A verbatim reproduction of the lines below, from the line containing "Αναφερόμενη στη παρουσίαση" through the line containing "με τις υποχρεώσεις", both ends included, is the whole required output.
'''
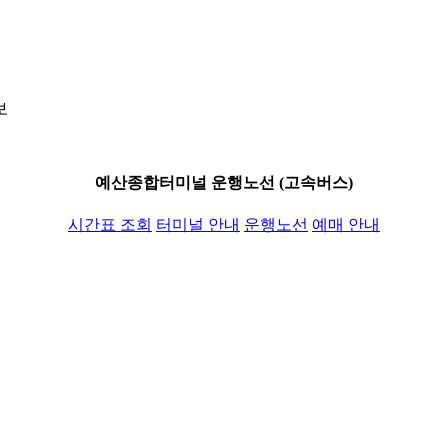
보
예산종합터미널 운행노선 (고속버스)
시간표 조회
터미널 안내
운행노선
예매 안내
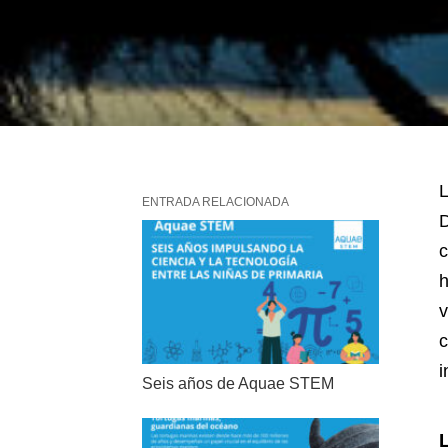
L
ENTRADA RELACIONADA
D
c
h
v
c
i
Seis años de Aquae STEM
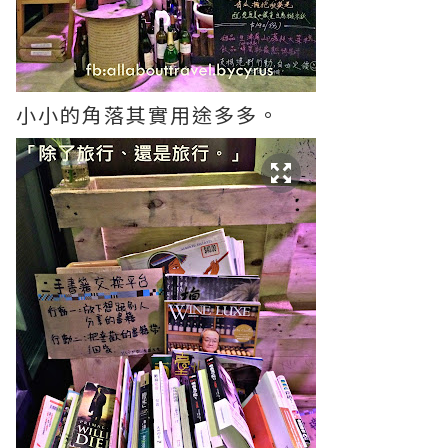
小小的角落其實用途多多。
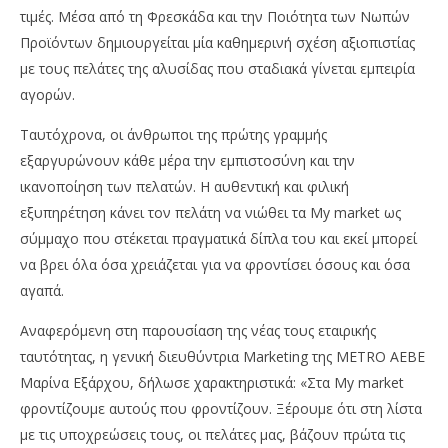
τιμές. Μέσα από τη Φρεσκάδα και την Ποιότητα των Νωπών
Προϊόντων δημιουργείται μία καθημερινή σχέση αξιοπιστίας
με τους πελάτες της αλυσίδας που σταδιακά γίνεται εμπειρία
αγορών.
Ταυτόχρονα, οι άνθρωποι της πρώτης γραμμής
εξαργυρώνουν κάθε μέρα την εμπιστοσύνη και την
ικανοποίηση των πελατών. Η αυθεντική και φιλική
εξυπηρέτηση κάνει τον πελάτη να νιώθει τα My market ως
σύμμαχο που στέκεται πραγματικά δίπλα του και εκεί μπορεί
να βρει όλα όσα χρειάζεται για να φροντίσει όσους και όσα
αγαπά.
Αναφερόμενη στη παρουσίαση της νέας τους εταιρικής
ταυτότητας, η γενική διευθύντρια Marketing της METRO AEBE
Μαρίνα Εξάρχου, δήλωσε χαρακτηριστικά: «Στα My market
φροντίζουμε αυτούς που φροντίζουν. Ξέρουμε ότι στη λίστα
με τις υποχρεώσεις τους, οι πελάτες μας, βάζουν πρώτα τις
'''
'''
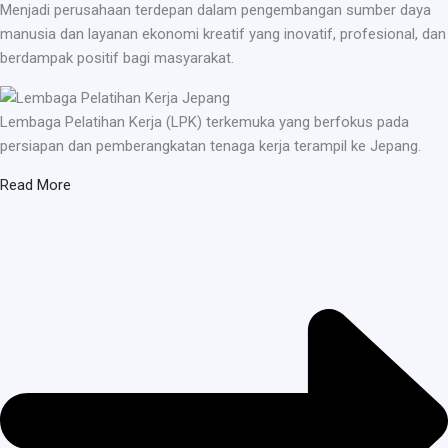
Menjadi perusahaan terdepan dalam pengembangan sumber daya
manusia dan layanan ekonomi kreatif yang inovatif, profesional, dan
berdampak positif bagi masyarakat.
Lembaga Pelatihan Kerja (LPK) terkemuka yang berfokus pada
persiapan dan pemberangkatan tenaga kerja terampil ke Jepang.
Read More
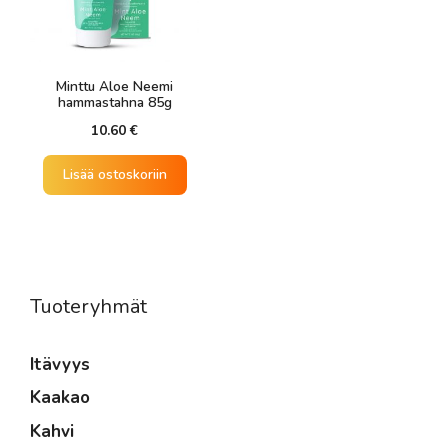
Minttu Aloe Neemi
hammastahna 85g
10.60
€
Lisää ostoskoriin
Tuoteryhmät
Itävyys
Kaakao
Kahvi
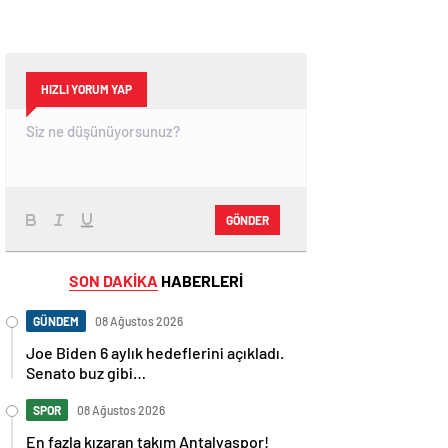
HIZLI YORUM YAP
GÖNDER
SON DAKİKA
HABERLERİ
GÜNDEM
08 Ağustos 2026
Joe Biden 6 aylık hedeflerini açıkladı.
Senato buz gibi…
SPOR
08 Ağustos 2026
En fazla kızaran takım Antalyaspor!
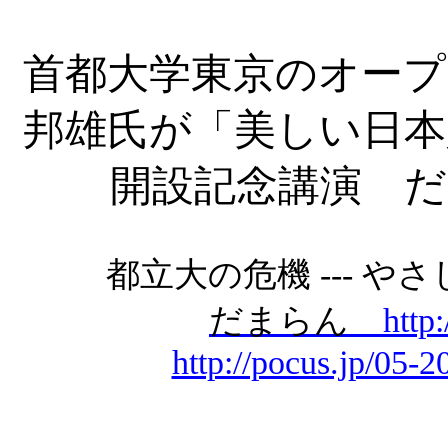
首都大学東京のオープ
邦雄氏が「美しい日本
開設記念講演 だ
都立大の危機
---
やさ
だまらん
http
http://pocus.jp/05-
'''
* TASK RESPONSE
Αναφερόμενη στη παρουσίαση της νέας τους εταιρικής
ταυτότητας, η γενική διευθύντρια Marketing της METRO AEBE
Μαρίνα Εξάρχου, δήλωσε χαρακτηριστικά: «Στα My market
φροντίζουμε αυτούς που φροντίζουν. Ξέρουμε ότι στη λίστα
με τις υποχρεώσεις τους, οι πελάτες μας, βάζουν πρώτα τις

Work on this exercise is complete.